It’s never too late to start saving for the future. So, even if you’ve reached 60 years of age and you’ve got no savings to retire on, now sould be the time to get started.
No savings at 60
The first thing I’d do if I had reached 60 with no pension savings would be to open a SIPP.
Any saver who’s just started planning for retirement at 60 needs as much help as possible. SIPPs can provide an additional leg up for investors. Anyone under the age of 75 can pay into a SIPP, even if you aren’t earning, although contributions are capped at £2,880 in this scenario.
The most significant benefit of using a SIPP is its tax advantages. Any money you put into one of these pots attracts tax relief at your marginal tax rate. That’s 20% for basic rate taxpayers. For every £80 contributed, the government will add another £20, to take the total up to £100.
Higher and additional rate taxpayers can claim back even more on their tax returns. What’s more, any income or capital gains earned on investments held inside one of these wrappers don’t attract tax. This benefit is desirable for higher rate payers.
Start investing
Unfortunately, even though SIPPs can help give your savings a leg up, if you’ve reached 60 with no money put aside for retirement, you might have to work a bit longer. How much longer depends on how much you can save.
For example, a saver who can contribute the maximum of £40,000 to a SIPP every year, could achieve a pension pot of £467k within a decade. That’s assuming a relatively low annual rate of return of 3%.

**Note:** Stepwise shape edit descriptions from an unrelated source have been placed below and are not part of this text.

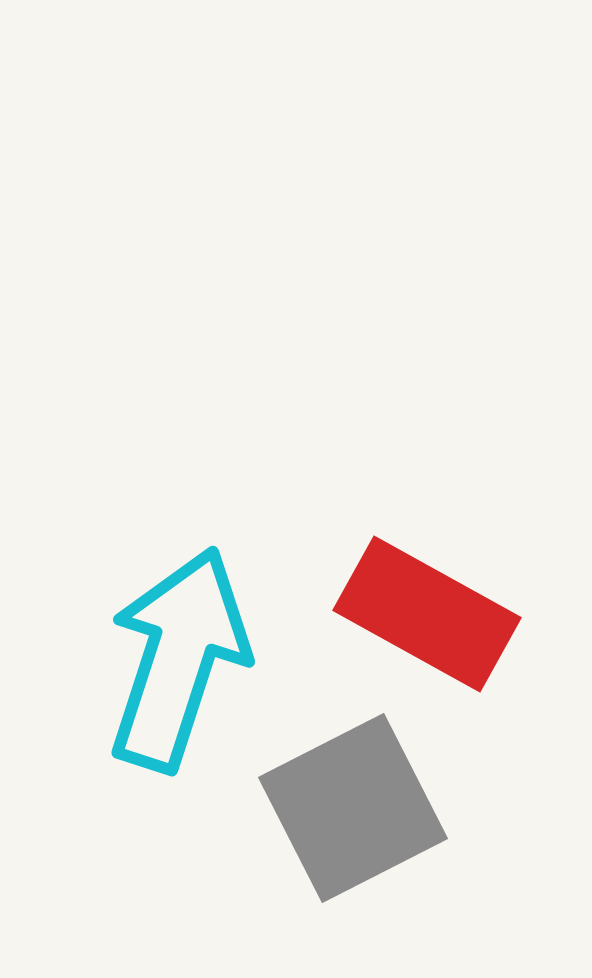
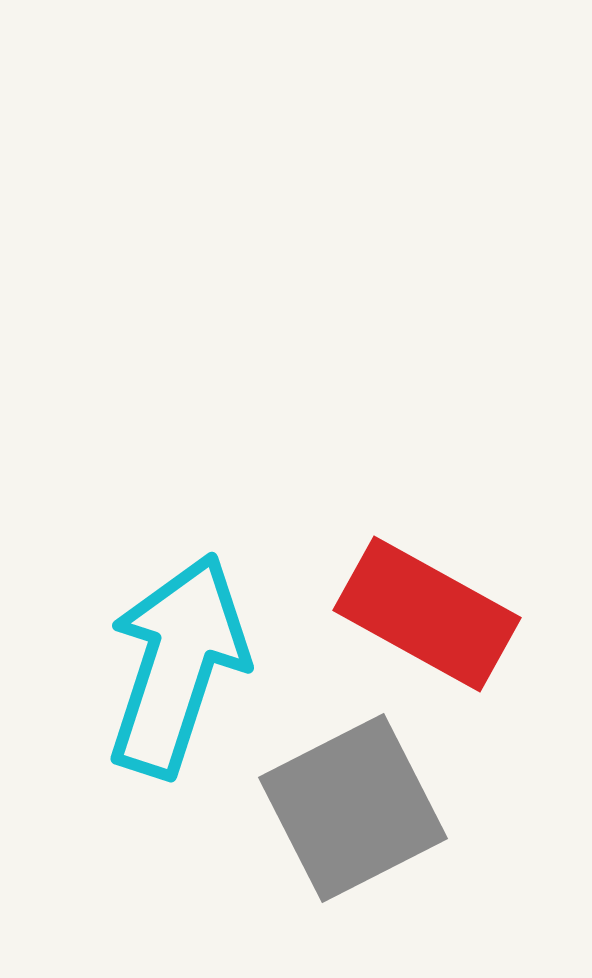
cyan arrow: moved 1 px left, 6 px down
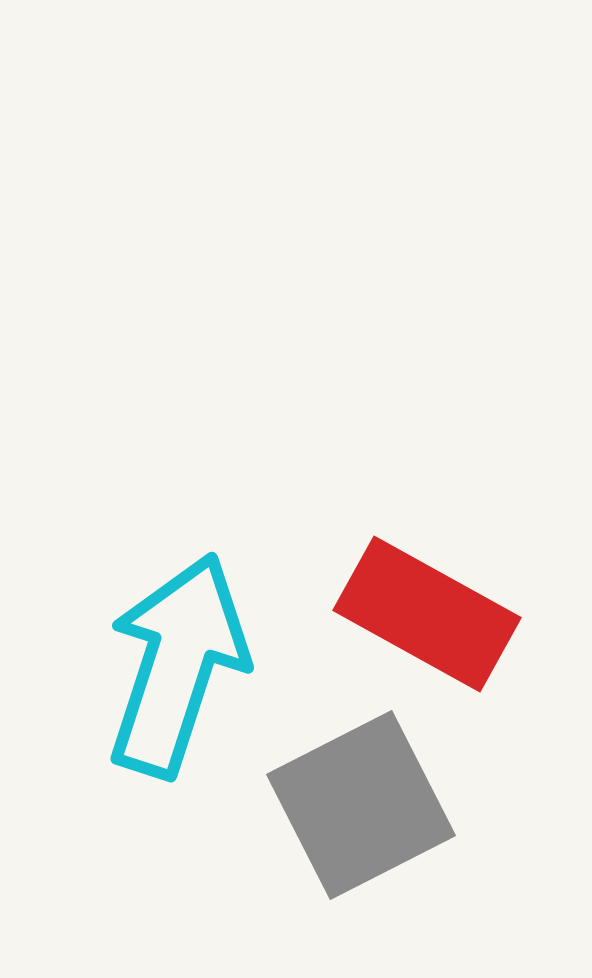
gray square: moved 8 px right, 3 px up
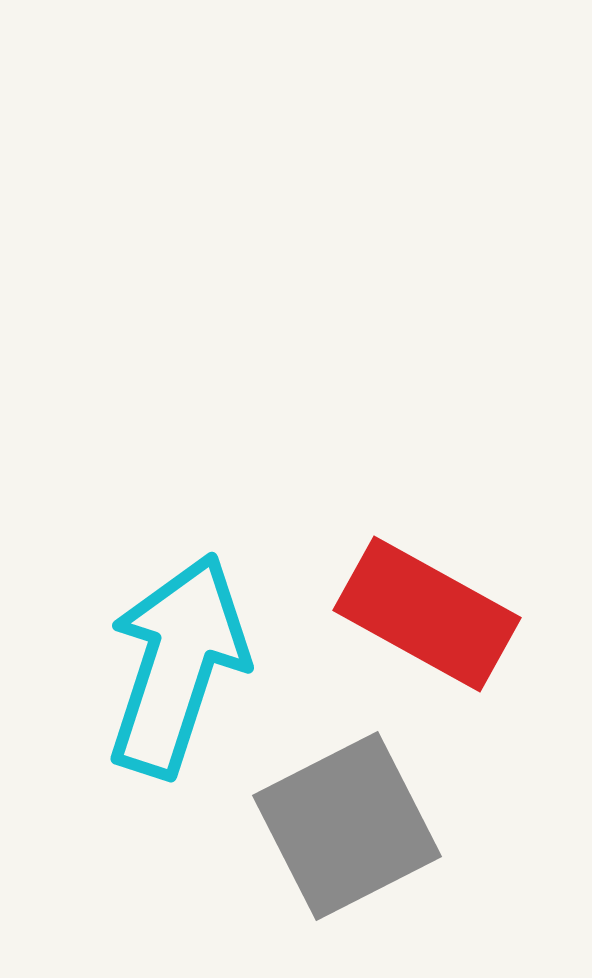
gray square: moved 14 px left, 21 px down
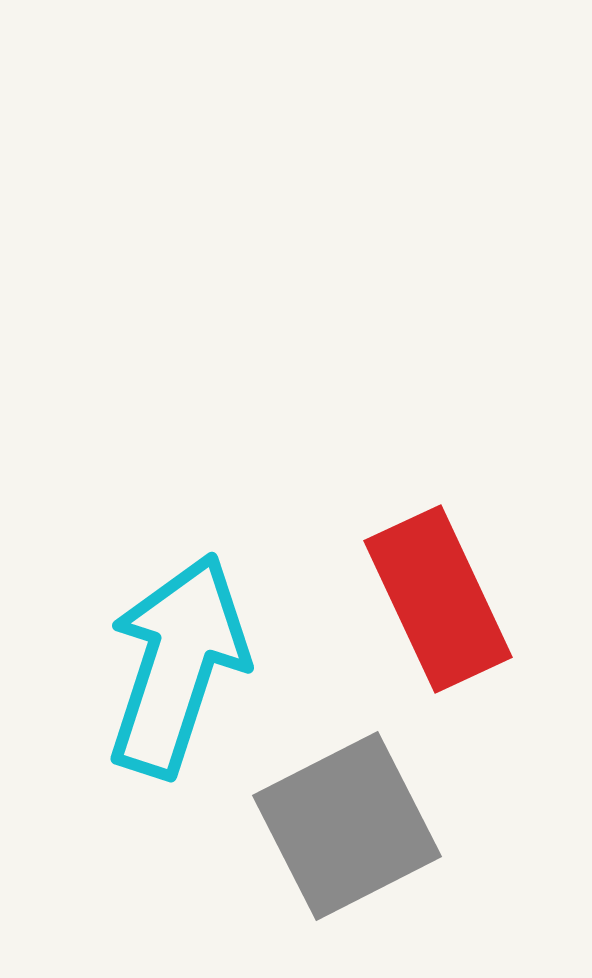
red rectangle: moved 11 px right, 15 px up; rotated 36 degrees clockwise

Meanwhile, a saver who contributes £1,000 a month or £1,250 after tax relief, could build a nest egg of £175k over the space of a decade. According to my calculations, this could provide an annual income of £7,000 in retirement.
To increase the annual growth rate, I’d invest SIPP funds in the stock market. Following this strategy could help any saver improve their retirement prospects.

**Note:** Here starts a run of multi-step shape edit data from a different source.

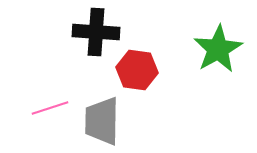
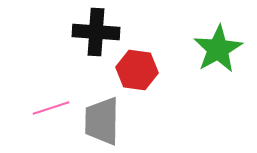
pink line: moved 1 px right
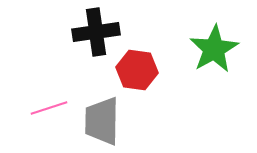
black cross: rotated 12 degrees counterclockwise
green star: moved 4 px left
pink line: moved 2 px left
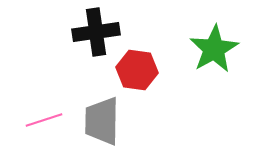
pink line: moved 5 px left, 12 px down
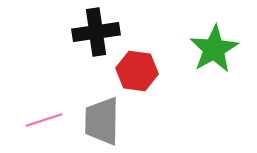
red hexagon: moved 1 px down
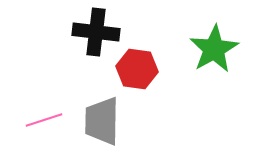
black cross: rotated 15 degrees clockwise
red hexagon: moved 2 px up
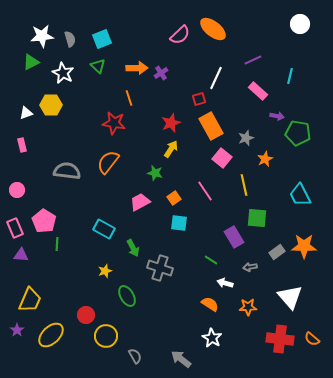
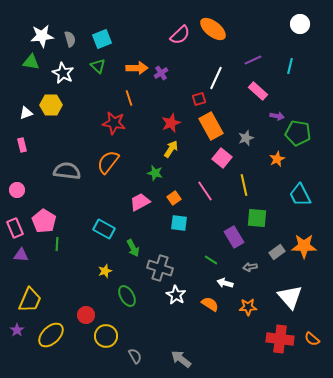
green triangle at (31, 62): rotated 36 degrees clockwise
cyan line at (290, 76): moved 10 px up
orange star at (265, 159): moved 12 px right
white star at (212, 338): moved 36 px left, 43 px up
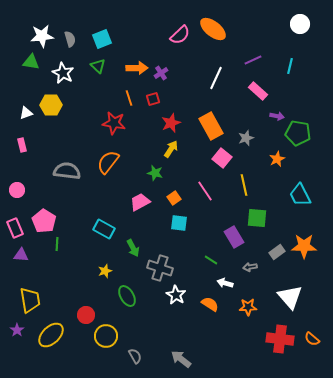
red square at (199, 99): moved 46 px left
yellow trapezoid at (30, 300): rotated 32 degrees counterclockwise
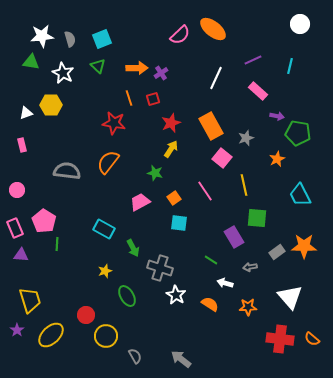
yellow trapezoid at (30, 300): rotated 8 degrees counterclockwise
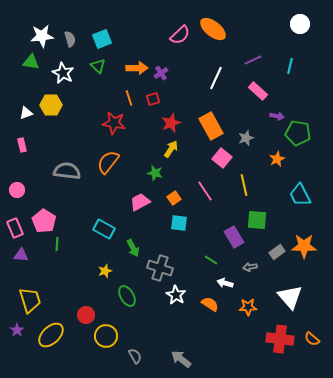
green square at (257, 218): moved 2 px down
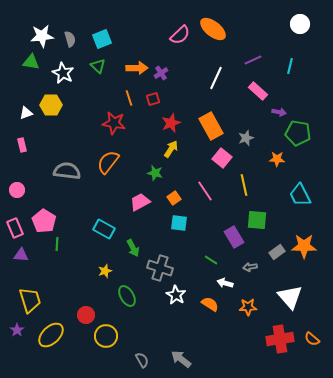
purple arrow at (277, 116): moved 2 px right, 4 px up
orange star at (277, 159): rotated 28 degrees clockwise
red cross at (280, 339): rotated 16 degrees counterclockwise
gray semicircle at (135, 356): moved 7 px right, 4 px down
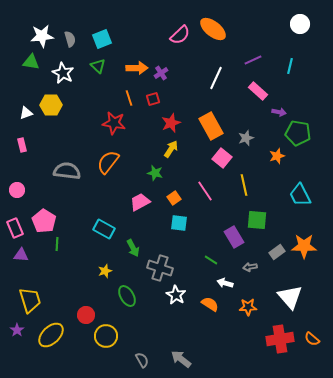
orange star at (277, 159): moved 3 px up; rotated 21 degrees counterclockwise
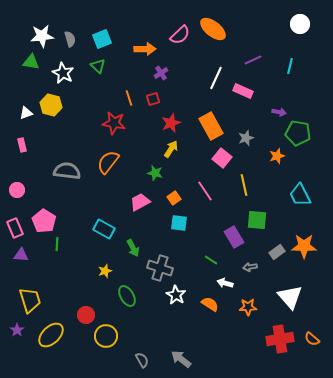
orange arrow at (137, 68): moved 8 px right, 19 px up
pink rectangle at (258, 91): moved 15 px left; rotated 18 degrees counterclockwise
yellow hexagon at (51, 105): rotated 15 degrees clockwise
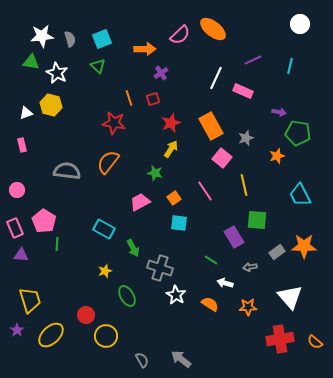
white star at (63, 73): moved 6 px left
orange semicircle at (312, 339): moved 3 px right, 3 px down
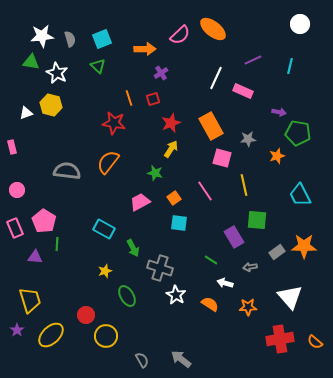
gray star at (246, 138): moved 2 px right, 1 px down; rotated 14 degrees clockwise
pink rectangle at (22, 145): moved 10 px left, 2 px down
pink square at (222, 158): rotated 24 degrees counterclockwise
purple triangle at (21, 255): moved 14 px right, 2 px down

Over the past three-and-a-half decades, UK blue-chip stocks have produced an average annual return of around 8%. Plugging this figure into the examples above gives the following results. The £1,000-a-month saver could end up with a final pot worth £230k after a decade. Meanwhile, the £3,333-a-month investor could achieve an absolute investment value of £614k.
My figures suggest these values would be enough to generate an annual income of £9,200 and £24,000 in retirement respectively.
The bottom line
That’s the strategy I’d use to improve my retirement prospects immediately. By making the most of the tax benefits available with SIPPs, and the wealth-creating power of the stock market, I believe it’s possible to build a large retirement savings pot in a relatively short amount of time.